You can control the barrage of phone calls by consolidating your supply lines. In other words, “streamline the number of pharmacies or pharmacists a doctor has to deal with by building relationships with preferred pharmacists and referring patients to them,” suggests Anderson. There are some 40,000 drugstores and pharmacies in the United States, employing about 112,000 pharmacists. “Most physicians I know find two or three pharmacists that they get to know and who learn how to work with the doctor over time.” You won’t want to override patient preference, of course, but the more you can deal with pharmacies that “get” you, the smoother your communication will be.

Alternatively, you can attack the problem from another angle: Cut down on the actual number of visits necessary to have a drug refilled. This is particularly handy for those on maintenance medication, says King. “If I have a patient on a chronic medication I know he’s going to take daily, and it’s not a scheduled drug, I’ll go ahead and give him a year’s worth of medication.”

Be careful with this, though. “A lot of docs use refills to make sure patients come in,” says King. You’ll have to weigh the options for each specific patient, and whether you’d really need to see him regularly. King says he feels it’s very important that patients stay on a maintenance drug regimen uninterrupted: “The problem I have is that if a patient can’t get in or his doc is out of town, then he’ll be without medication for a few days.” This could be a minor inconvenience or have serious consequences, depending on the medication.

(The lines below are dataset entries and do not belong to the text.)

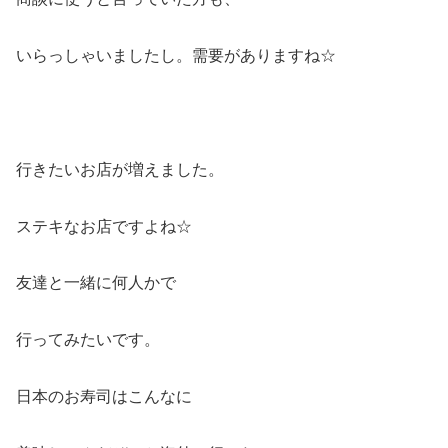
いらっしゃいましたし。需要がありますね☆
行きたいお店が増えました。
ステキなお店ですよね☆
友達と一緒に何人かで
行ってみたいです。
日本のお寿司はこんなに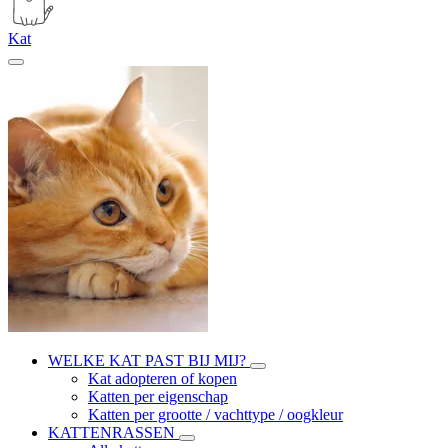
Kat
WELKE KAT PAST BIJ MIJ?
Kat adopteren of kopen
Katten per eigenschap
Katten per grootte / vachttype / oogkleur
KATTENRASSEN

And don’t forget about your employees. First of all, you’re probably not answering the phones - they are. Do you really know how many phone calls and faxes come in every day regarding prescriptions? Michael Burger, the director of clinical product management at Sage Software Healthcare Division, thinks not. “If you were to ask a doctor, ‘How many calls do you get from pharmacists each day?’ the doc will probably say none. But you can be sure the doctor is paying someone to field those phone calls.”

What can you do about this? First, dedicate one phone line to prescription refill and pharmacist requests, and task a staffer - preferably a nurse - to work this line. Then set up protocols for prescription renewals or refills. “I have certain guidelines that I follow. I allow nurses to renew certain prescriptions - not scheduled meds or narcotics,” says King. “For most prescriptions, I’ll have them authorize the renewal but schedule a follow-up appointment.”

Choose your telephone point person carefully - you’ll want to have someone who can deal with overworked pharmacists and grouchy patients alike. “You need very good people who are well trained and know the practice policies associated with refills and who can politely deal with the volume and types of calls they receive from patients and pharmacies,” says Anderson.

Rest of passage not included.